New owners reviving many stores SR-based chain was forced to close last fall BACK FROM BANKRUPTCY

Bradley Video, the homegrown video chain that went bankrupt last year after expanding aggressively, is back in business with fewer locations and a new Florida-based owner.|

Bradley Video, the homegrown video chain that went bankrupt last year after expanding aggressively, is back in business with fewer locations and a new Florida-based owner.

"It's just good to be back," said Chris Lopez, operations manager for seven Bradley Video stores that have recently reopened, including four in the North Bay.

The company filed Chapter 11 in August, and was in the process of closing unprofitable stores when owner William Bradley was forced to file Chapter 7 bankruptcy and close the chain's remaining 11 stores Oct. 31.

The Santa Rosa-based company had just celebrated its 20th anniversary.

"The employees were a little upset," recalls Corrie Burrage, the 26-year-old manager of the newly reopened Rohnert Park store on Snyder Lane. "They didn't have a lot of notice."

But even as the stores were being shut there was talk about employees buying some of them out of bankruptcy and reopening.

Kathey Hochderffer, former accounting manager at Bradley Video, and her husband, Bob, bought the assets of the chain's flagship store on Mission Circle in Rincon Valley, reopening it Dec. 1 under the banner Bob's Video.
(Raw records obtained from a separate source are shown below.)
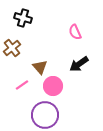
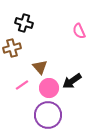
black cross: moved 1 px right, 5 px down
pink semicircle: moved 4 px right, 1 px up
brown cross: rotated 24 degrees clockwise
black arrow: moved 7 px left, 17 px down
pink circle: moved 4 px left, 2 px down
purple circle: moved 3 px right
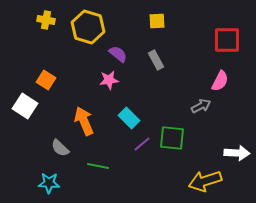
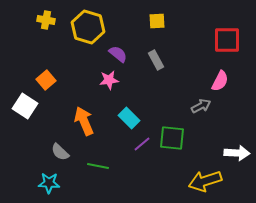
orange square: rotated 18 degrees clockwise
gray semicircle: moved 4 px down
Around that same time, Lopez, the area manager for the chain, was negotiating with WestAmerica Bank, Bradley's largest creditor, to purchase the video stores in Concord and Campbell.

Another company, West Coast Video, was also bidding on the remaining Bradley assets, including the rights to the Bradley trademark, when Lopez and West Coast Video "decided to work with each other instead of against each other," Lopez said.

Both agreed that keeping the chain as intact as possible and continuing with the Bradley name was the best way to get the chain back on its feet, Lopez said.

"It is someone else's name, but it's a good name, and it's a respected name, especially in the North Bay, but even here in the East Bay, too," Lopez said.

West Coast Video, which once had over 200 stores mostly on the East Coast, ran into financial trouble in 2000. In 2001 the chain was purchased by Phoenix Restructuring Group, a division of Tampa, Fla.-based Video One Liquidators, which continues to run the chain.

Lopez and West Coast executives decided to reopen seven of the 10 stores they acquired,

The company worked throughout December to reopen four North Bay locations - Snyder Lane in Rohnert Park, Marlow Road in Santa Rosa, Sebastopol Road in Sebastopol, and Novato - as well as stores in Reno, Concord and Campbell. The chain closed unprofitable stores on Sebastopol Road in Santa Rosa, Antioch, and Concord, Lopez said.

A handful of Game Cage video stores, including stores in Windsor and Sacramento, were closed over the summer by Bill Bradley as he struggled with the heavy debts he incurred during a period of rapid growth, Lopez said.

One Game Cage location - the one inside the Rohnert Park store - was reopened.

"Bill expanded and diversified too rapidly," Lopez said.

Loyal customers returned to the stores immediately upon their reopening, many with stories about bad experiences at other video stores, Lopez said.

"In a way it was kind of a good thing because it made them appreciate what Bradley Video was really offering them," he said.

Naomi Magdaleno, 31, said she was happy to see the Rohnert Park location reopen because it has a better children's section than competitor Blockbuster Video.

"It's great," she said of the store's reopening Friday as her 4-year-old son, Damian, hunted for videos. "Plus it's only two blocks from our home."

Despite stiff competition from video-on-demand services and mail-order DVD services like Netflix, Burrage said she thinks the neighborhood video store, for the moment, is still a viable business. The selection of video-on-demand is poor and the mail-order DVD services make no sense to her.

"I don't know what I want to watch two days from now. I know what I want to watch tonight," she said.